(Collected data)
⁂
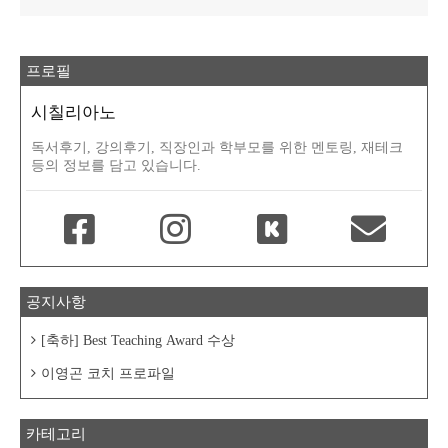
프로필
시칠리아노
독서후기, 강의후기, 직장인과 학부모를 위한 멘토링, 재테크
등의 정보를 담고 있습니다.
공지사항
[축하] Best Teaching Award 수상
이영곤 코치 프로파일
카테고리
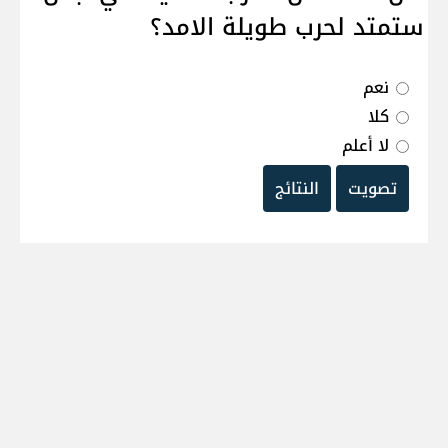
ستمتد لحرب طويلة الامد؟
نعم
كلا
لا أعلم
تصويت
النتائج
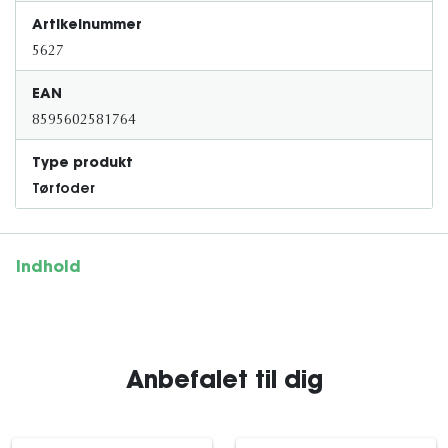
Artikelnummer
5627
EAN
8595602581764
Type produkt
Tørfoder
Indhold
Anbefalet til dig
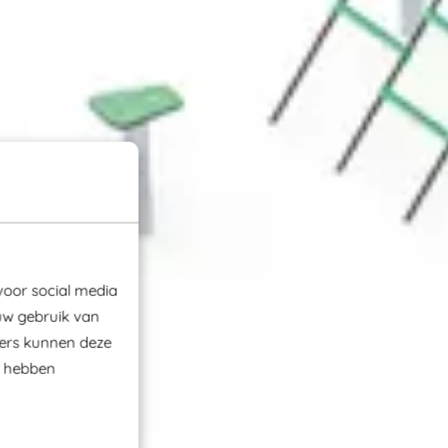
voor social media
uw gebruik van
ners kunnen deze
e hebben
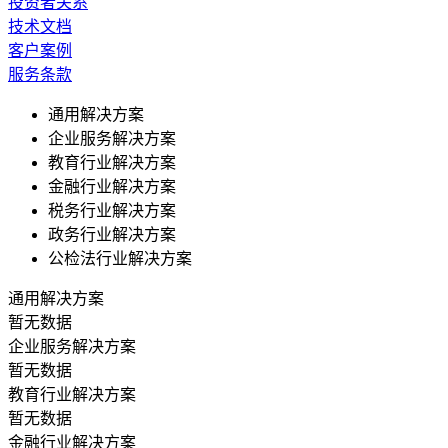
投资者关系
技术文档
客户案例
服务条款
通用解决方案
企业服务解决方案
教育行业解决方案
金融行业解决方案
税务行业解决方案
政务行业解决方案
公检法行业解决方案
通用解决方案
暂无数据
企业服务解决方案
暂无数据
教育行业解决方案
暂无数据
金融行业解决方案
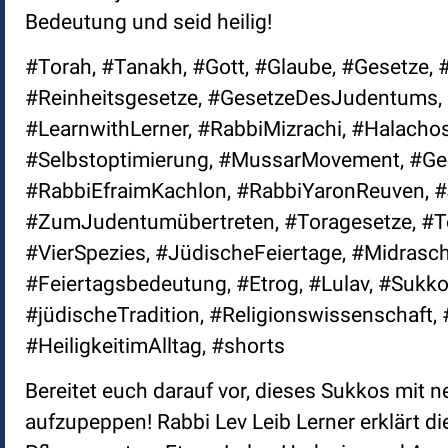
Bedeutung und seid heilig!
#Torah, #Tanakh, #Gott, #Glaube, #Gesetze, #
#Reinheitsgesetze, #GesetzeDesJudentums, 
#LearnwithLerner, #RabbiMizrachi, #Halachos
#Selbstoptimierung, #MussarMovement, #Ges
#RabbiEfraimKachlon, #RabbiYaronReuven, #
#ZumJudentumübertreten, #Toragesetze, #To
#VierSpezies, #JüdischeFeiertage, #Midrasch
#Feiertagsbedeutung, #Etrog, #Lulav, #Sukko
#jüdischeTradition, #Religionswissenschaft
#HeiligkeitimAlltag, #shorts
Bereitet euch darauf vor, dieses Sukkos mit 
aufzupeppen! Rabbi Lev Leib Lerner erklärt di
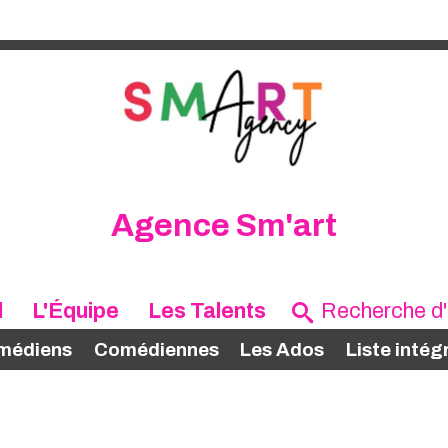
Agence Sm'art
l
L'Équipe
Les Talents
médiens
Comédiennes
Les Ados
Liste intég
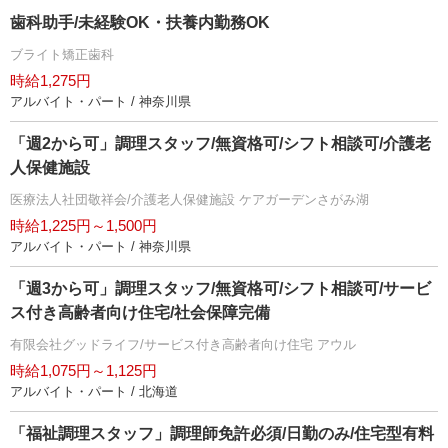
歯科助手/未経験OK・扶養内勤務OK
ブライト矯正歯科
時給1,275円
アルバイト・パート / 神奈川県
「週2から可」調理スタッフ/無資格可/シフト相談可/介護老
人保健施設
医療法人社団敬祥会/介護老人保健施設 ケアガーデンさがみ湖
時給1,225円～1,500円
アルバイト・パート / 神奈川県
「週3から可」調理スタッフ/無資格可/シフト相談可/サービ
ス付き高齢者向け住宅/社会保障完備
有限会社グッドライフ/サービス付き高齢者向け住宅 アウル
時給1,075円～1,125円
アルバイト・パート / 北海道
「福祉調理スタッフ」調理師免許必須/日勤のみ/住宅型有料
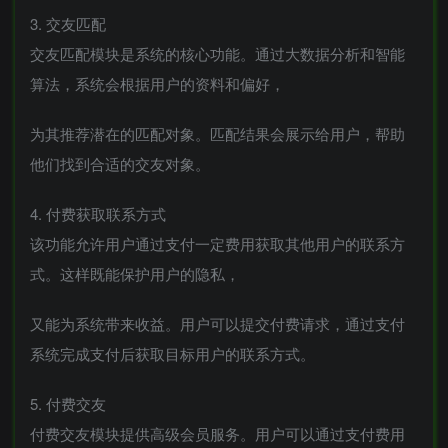
3. 交友匹配
交友匹配模块是系统的核心功能。通过大数据分析和智能
算法，系统会根据用户的资料和偏好，
为其推荐潜在的匹配对象。匹配结果会展示给用户，帮助
他们找到合适的交友对象。
4. 付费获取联系方式
该功能允许用户通过支付一定费用获取其他用户的联系方
式。这样既能保护用户的隐私，
又能为系统带来收益。用户可以提交付费请求，通过支付
系统完成支付后获取目标用户的联系方式。
5. 付费交友
付费交友模块提供高级会员服务。用户可以通过支付费用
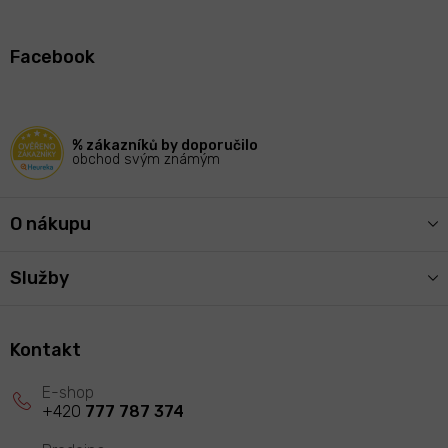
Z
á
Facebook
p
a
t
í
% zákazníků by doporučilo
obchod svým známým
O nákupu
Služby
Kontakt
+420
777 787 374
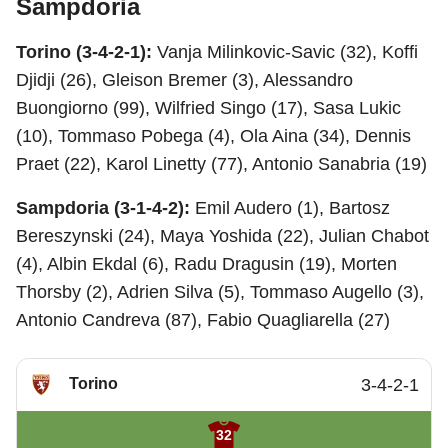
Sampdoria
Torino (3-4-2-1):
Vanja Milinkovic-Savic (32), Koffi
Djidji (26), Gleison Bremer (3), Alessandro
Buongiorno (99), Wilfried Singo (17), Sasa Lukic
(10), Tommaso Pobega (4), Ola Aina (34), Dennis
Praet (22), Karol Linetty (77), Antonio Sanabria (19)
Sampdoria (3-1-4-2):
Emil Audero (1), Bartosz
Bereszynski (24), Maya Yoshida (22), Julian Chabot
(4), Albin Ekdal (6), Radu Dragusin (19), Morten
Thorsby (2), Adrien Silva (5), Tommaso Augello (3),
Antonio Candreva (87), Fabio Quagliarella (27)
Torino
3-4-2-1
32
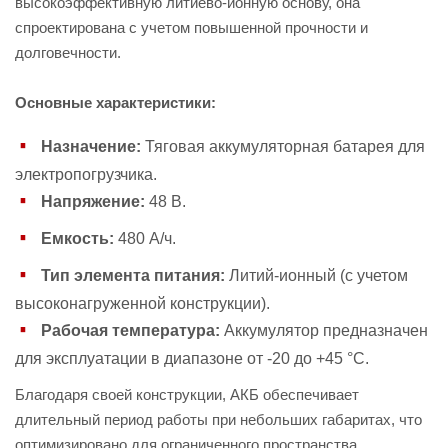
высокоэффективную литиево-ионную основу, она
спроектирована с учетом повышенной прочности и
долговечности.
Основные характеристики:
Назначение:
Тяговая аккумуляторная батарея для
электропогрузчика.
Напряжение:
48 В.
Емкость:
480 А/ч.
Тип элемента питания:
Литий-ионный (с учетом
высоконагруженной конструкции).
Рабочая температура:
Аккумулятор предназначен
для эксплуатации в диапазоне от -20 до +45 °С.
Благодаря своей конструкции, АКБ обеспечивает
длительный период работы при небольших габаритах, что
оптимизировано для ограниченного пространства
⁂
WORK ITEM
Print all the records exactly, minus any images.

RESULT
프로필
시칠리아노
독서후기, 강의후기, 직장인과 학부모를 위한 멘토링, 재테크
등의 정보를 담고 있습니다.
공지사항
[축하] Best Teaching Award 수상
이영곤 코치 프로파일
카테고리
ستمتد لحرب طويلة الامد؟
نعم
كلا
لا أعلم
تصويت
النتائج
Artikelnummer
5627
EAN
8595602581764
Type produkt
Tørfoder
Indhold
Anbefalet til dig
voor social media
uw gebruik van
ners kunnen deze
e hebben
投资者关系
技术文档
客户案例
服务条款
通用解决方案
企业服务解决方案
教育行业解决方案
金融行业解决方案
税务行业解决方案
政务行业解决方案
公检法行业解决方案
通用解决方案
暂无数据
企业服务解决方案
暂无数据
教育行业解决方案
暂无数据
金融行业解决方案
Bedeutung und seid heilig!
#Torah, #Tanakh, #Gott, #Glaube, #Gesetze, #
#Reinheitsgesetze, #GesetzeDesJudentums, 
#LearnwithLerner, #RabbiMizrachi, #Halachos
#Selbstoptimierung, #MussarMovement, #Ges
#RabbiEfraimKachlon, #RabbiYaronReuven, #
#ZumJudentumübertreten, #Toragesetze, #To
#VierSpezies, #JüdischeFeiertage, #Midrasch
#Feiertagsbedeutung, #Etrog, #Lulav, #Sukko
#jüdischeTradition, #Religionswissenschaft
#HeiligkeitimAlltag, #shorts
Bereitet euch darauf vor, dieses Sukkos mit 
aufzupeppen! Rabbi Lev Leib Lerner erklärt di
Agence Sm'art
l
L'Équipe
Les Talents
médiens
Comédiennes
Les Ados
Liste intég
歯科助手/未経験OK・扶養内勤務OK
ブライト矯正歯科
時給1,275円
アルバイト・パート / 神奈川県
「週2から可」調理スタッフ/無資格可/シフト相談可/介護老
人保健施設
医療法人社団敬祥会/介護老人保健施設 ケアガーデンさがみ湖
時給1,225円～1,500円
アルバイト・パート / 神奈川県
「週3から可」調理スタッフ/無資格可/シフト相談可/サービ
ス付き高齢者向け住宅/社会保障完備
有限会社グッドライフ/サービス付き高齢者向け住宅 アウル
時給1,075円～1,125円
アルバイト・パート / 北海道
「福祉調理スタッフ」調理師免許必須/日勤のみ/住宅型有料
3. 交友匹配
交友匹配模块是系统的核心功能。通过大数据分析和智能
算法，系统会根据用户的资料和偏好，
为其推荐潜在的匹配对象。匹配结果会展示给用户，帮助
他们找到合适的交友对象。
4. 付费获取联系方式
该功能允许用户通过支付一定费用获取其他用户的联系方
式。这样既能保护用户的隐私，
又能为系统带来收益。用户可以提交付费请求，通过支付
系统完成支付后获取目标用户的联系方式。
5. 付费交友
付费交友模块提供高级会员服务。用户可以通过支付费用
Z
á
Facebook
p
a
t
í
% zákazníků by doporučilo
obchod svým známým
O nákupu
Služby
Kontakt
+420
777 787 374
Sampdoria
Torino (3-4-2-1):
Vanja Milinkovic-Savic (32), Koffi
Djidji (26), Gleison Bremer (3), Alessandro
Buongiorno (99), Wilfried Singo (17), Sasa Lukic
(10), Tommaso Pobega (4), Ola Aina (34), Dennis
Praet (22), Karol Linetty (77), Antonio Sanabria (19)
Sampdoria (3-1-4-2):
Emil Audero (1), Bartosz
Bereszynski (24), Maya Yoshida (22), Julian Chabot
(4), Albin Ekdal (6), Radu Dragusin (19), Morten
Thorsby (2), Adrien Silva (5), Tommaso Augello (3),
Antonio Candreva (87), Fabio Quagliarella (27)
Torino
3-4-2-1
32
высокоэффективную литиево-ионную основу, она
спроектирована с учетом повышенной прочности и
долговечности.
Основные характеристики:
Назначение:
Тяговая аккумуляторная батарея для
электропогрузчика.
Напряжение:
48 В.
Емкость:
480 А/ч.
Тип элемента питания:
Литий-ионный (с учетом
высоконагруженной конструкции).
Рабочая температура:
Аккумулятор предназначен
для эксплуатации в диапазоне от -20 до +45 °С.
Благодаря своей конструкции, АКБ обеспечивает
длительный период работы при небольших габаритах, что
оптимизировано для ограниченного пространства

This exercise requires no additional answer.